He drove to Lewisburg and bought two boxes of 9mm bullets and stopped at the house and checked on Emma. She was in the kitchen scrubbing the linoleum floor on her hands and knees. He went to his bedroom and got the German Luger from the bottom drawer of his dresser. It was the first time he’d touched it since Earskell had asked him to put it away over a year ago. After telling his grandmother he’d be back soon, he went over to Stony Creek. He took his time cleaning the gun, then loaded eight shells into the magazine and lined up some cans and bottles. He reloaded four more times over the next hour. By the time he put it back in the glove box, the pistol felt like a part of his hand again. He had missed only three times.

On his way back home, he stopped at the cemetery. They had buried Lenora beside her mother. The monument man hadn’t put the stone up yet. He stood looking down at the dry, brown dirt that marked her place, remembering the last time he’d come here with her to see Helen’s grave. He could vaguely recall how she had tried, in her own awkward way, to flirt with him that afternoon, talking about orphans and star-crossed lovers, and he had gotten aggravated with her.
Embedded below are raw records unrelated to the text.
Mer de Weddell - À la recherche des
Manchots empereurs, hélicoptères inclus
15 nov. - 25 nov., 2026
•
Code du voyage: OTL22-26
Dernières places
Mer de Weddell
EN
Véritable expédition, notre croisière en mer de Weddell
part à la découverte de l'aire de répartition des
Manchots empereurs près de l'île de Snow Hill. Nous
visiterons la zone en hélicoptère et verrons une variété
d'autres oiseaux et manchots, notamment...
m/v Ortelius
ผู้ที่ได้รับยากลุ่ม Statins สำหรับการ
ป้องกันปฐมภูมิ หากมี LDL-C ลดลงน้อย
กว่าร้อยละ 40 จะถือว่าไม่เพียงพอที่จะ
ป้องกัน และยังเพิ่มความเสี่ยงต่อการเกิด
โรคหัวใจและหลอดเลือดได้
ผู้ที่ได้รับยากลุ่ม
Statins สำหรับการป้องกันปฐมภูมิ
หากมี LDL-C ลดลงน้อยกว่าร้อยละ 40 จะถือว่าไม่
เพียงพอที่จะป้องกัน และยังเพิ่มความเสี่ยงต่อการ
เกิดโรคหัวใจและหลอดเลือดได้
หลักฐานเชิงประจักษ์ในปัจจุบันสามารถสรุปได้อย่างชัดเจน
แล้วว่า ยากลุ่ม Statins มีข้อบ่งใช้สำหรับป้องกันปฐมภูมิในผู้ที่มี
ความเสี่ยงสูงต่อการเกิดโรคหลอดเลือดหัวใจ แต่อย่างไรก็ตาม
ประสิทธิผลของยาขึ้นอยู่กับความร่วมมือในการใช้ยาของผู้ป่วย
If only he had paid a little more attention, he thought, if only people hadn’t made fun of her so much, maybe things wouldn’t have turned out like they did.

The next morning, he left the house at the usual time, acting as if he was going to work. Though he was certain in his gut that Teagardin was the one, he had to be sure. He began keeping track of the preacher’s every movement. Within a week, he had watched the bastard fuck Pamela Reaster three times in an old farm lane just off Ragged Ridge Road. She walked through the fields from her parents’ house to meet him there, every other day at exactly noon. Teagardin sat in his sports car and studied himself in the mirror until she arrived. After the third time he saw them meet there, Arvin spent an afternoon piling up deadwood and horseweeds to make a blind just a few yards from where the preacher parked under the shade of a tall oak tree. It was Teagardin’s custom to hustle the girl away as soon as he was finished with her. He liked to dawdle a bit alone under the tree, relieving his bladder and listening to bubble gum music on the car radio. Occasionally, Arvin heard him talking to himself, but he could never make out the words. After twenty or thirty minutes, the car would start up, and Teagardin would turn around at the end of the lane and go home.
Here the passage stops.